Doctor Crane rooted--for me, and it was all very happy. And I did so want to stay! He and Mary Elinor sat on grapefruit crates and yelled; Mrs. Crane came to the door now and again; Lucky, the awfully black little nigger, climbed up on the laundry roof, and every once in a while old Aunt Eliza would look out the window and laugh so that she shook all over.
“Doan that beat all?” she’d say. “An’ Mistah William droppin’ them balls!” And then she’d laugh again, and William did too, although he couldn’t have enjoyed having me come out on top. But they are all that way. They really don’t mind discomfort, if other people are happy, they are so kind!
We scored by making each other drop and miss balls, but of course the aim had to be square. The method was the thing. And just as Doctor Crane was yelling, “Good grounder, Nat! Now sock him with a warm baby!” Mrs. Crane opened the door and said: “Ted, you’ve got to start. . . . It’s almost half-past. . . .” And I had to put on my hat. I hated to. I just wish I could have stayed there and had my education applied!
They all went to the station with me except Mrs. Crane, and Mary Elinor bought me a little box of mints, and William gave me a glass baseball bat filled with tiny candies, for a joke. Then Doctor Crane bought me several magazines, some of which were full of baseball stories, talked to the porter about me (Doctor Crane somehow got through the gates), and I was off.
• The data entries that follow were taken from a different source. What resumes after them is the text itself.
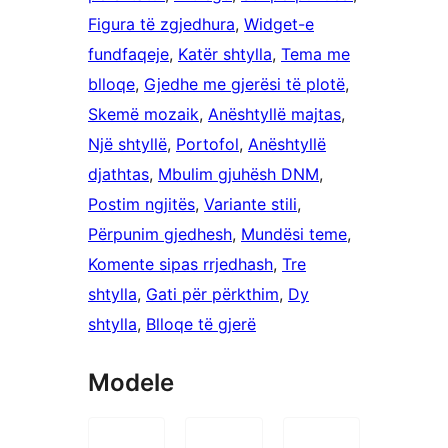
Figura të zgjedhura
, 
Widget-e
fundfaqeje
, 
Katër shtylla
, 
Tema me
blloqe
, 
Gjedhe me gjerësi të plotë
, 
Skemë mozaik
, 
Anështyllë majtas
, 
Një shtyllë
, 
Portofol
, 
Anështyllë
djathtas
, 
Mbulim gjuhësh DNM
, 
Postim ngjitës
, 
Variante stili
, 
Përpunim gjedhesh
, 
Mundësi teme
, 
Komente sipas rrjedhash
, 
Tre
shtylla
, 
Gati për përkthim
, 
Dy
shtylla
, 
Blloqe të gjerë
Modele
And all the way to New York I was cheered by the way the Cranes had said good-bye to me. Mrs. Crane was lovely and, with Mary Elinor, made me promise to come again; and Doctor Crane wrote down just what I was to do if I wasn’t met, beside being awfully good to me, and William said I could play ball.
I thought about them a lot; about my new bracelet, and about New York.
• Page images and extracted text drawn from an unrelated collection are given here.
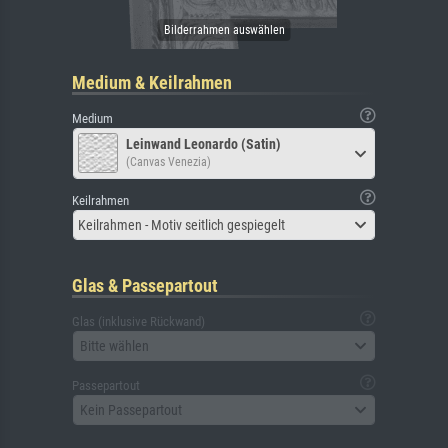
Medium & Keilrahmen
Medium
Leinwand Leonardo (Satin)
(Canvas Venezia)
Keilrahmen
Keilrahmen - Motiv seitlich gespiegelt
Glas & Passepartout
Glas (inklusive Rückwand)
Bitte wählen
Passepartout
Kein Passepartout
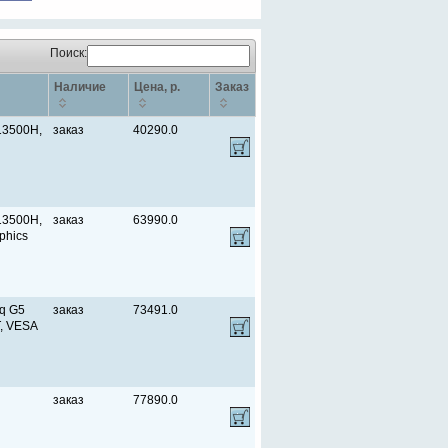
Поиск:
Наличие
Цена, p.
Заказ
-13500H,
заказ
40290.0
-13500H,
заказ
63990.0
phics
q G5
заказ
73491.0
T, VESA
заказ
77890.0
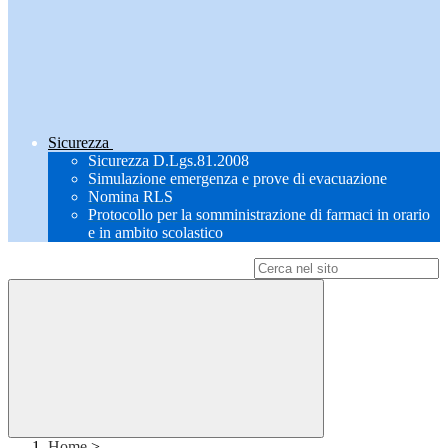
Sicurezza
Sicurezza D.Lgs.81.2008
Simulazione emergenza e prove di evacuazione
Nomina RLS
Protocollo per la somministrazione di farmaci in orario
e in ambito scolastico
Campo di ricerca per le pagine del sito
Home
>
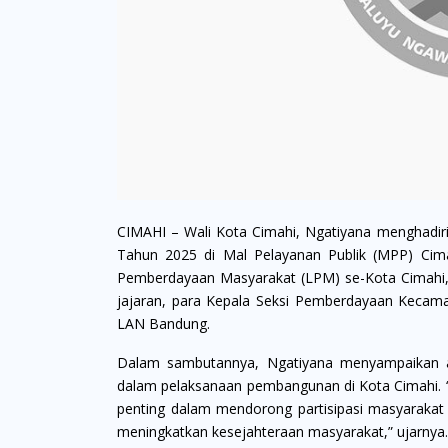
CIMAHI – Wali Kota Cimahi, Ngatiyana menghadiri P
Tahun 2025 di Mal Pelayanan Publik (MPP) Cimah
Pemberdayaan Masyarakat (LPM) se-Kota Cimahi, s
jajaran, para Kepala Seksi Pemberdayaan Kecamat
LAN Bandung.
Dalam sambutannya, Ngatiyana menyampaikan apr
dalam pelaksanaan pembangunan di Kota Cimahi. 
penting dalam mendorong partisipasi masyaraka
meningkatkan kesejahteraan masyarakat,” ujarnya.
I had dinner on the train, which in the North they call lunch, and got on very well. It wasn’t difficult, because you wrote down what you wanted, and I knew exactly what that was. I ordered lobster, which I had never tasted, ice-cream, cake, a cream puff, and chocolate with whipped cream on top of it. A gentleman who sat opposite me gasped and said: “Oh, my!” Then he asked me if I was tired of life. He seemed impressed with my order, but I don’t know why. He got zwiebach (he told me what it was) and soft-boiled eggs and milk. And after he finished lunch he offered me some pepsin tablets. He took several, but I refused. And he said perhaps I was wise, for, he said, he didn’t know what one little tablet could do against that line-up. Then he asked me if there were any ostriches among my ancestors. He was selling automobile tyres, and called the waiter George, and seemed to know him very well. And he told me all about his indigestion, as his eyes roved over my order. “As for eating a mess like that----” he said, and then ended with, “Oh, my----” but I cannot quote him entirely, for it was terrible. It is that word which goes in church, but which becomes swearing when a man says it in talking to the umpire. I suppose this man was in pain. . . . After that we talked of baseball, and he knew Hans Wagner and had known him since the beginning of his career, when he played in the Oil League in Western Pennsylvania.
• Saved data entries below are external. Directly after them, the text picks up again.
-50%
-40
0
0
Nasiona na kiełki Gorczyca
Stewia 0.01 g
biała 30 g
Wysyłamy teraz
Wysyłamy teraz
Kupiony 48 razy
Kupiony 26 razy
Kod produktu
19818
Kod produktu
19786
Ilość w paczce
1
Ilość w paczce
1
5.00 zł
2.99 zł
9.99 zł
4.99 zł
Of course I was interested. I lingered over my cream puff, ice-cream, and cake, and he lingered over his milk. He said he’d look me up in New York, and I was awfully grateful, and I said I was sure my aunt would love to have him come to supper. To which he replied, “Me for it, kid,” which sounded a little queer to me, even then. I did not know, at that time, that you are not supposed to talk to people to whom you have not been presented, or who have not been presented to you. I learned that later. But that belongs in another part of this story.
We reached New York when it was just growing dark, and never in all my life will I forget the look of it, the dazzling lit-Christmas-trees look of the tall, bright buildings, and the hurrying, bright-faced crowds. Everyone seemed in a hurry, and some people actually ran, and especially as they crossed Fifth Avenue, where we drove for some distance.